YOUR INSTRUCTIONS: Below is a listing to write out in full, exactly as given, without its pictures.

LISTED ENTRIES:
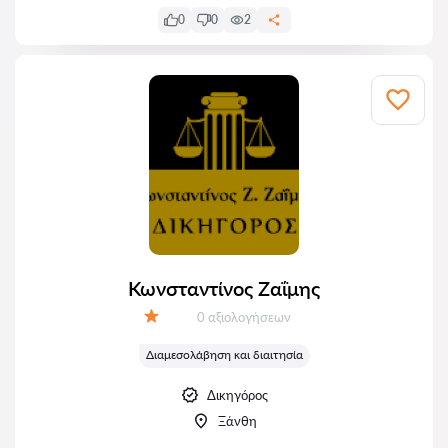
0
0
2
Κωνσταντίνος Ζαΐμης
Αξιολογήσεις:
0 αξιολογήσεων
Αξιολόγηση:
Διαμεσολάβηση και διαιτησία
Δικηγόρος
Ξάνθη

RESPONSE BELOW:
0
0
2
Κωνσταντίνος Ζαΐμης
Αξιολογήσεις:
0 αξιολογήσεων
Αξιολόγηση:
Διαμεσολάβηση και διαιτησία
Δικηγόρος
Ξάνθη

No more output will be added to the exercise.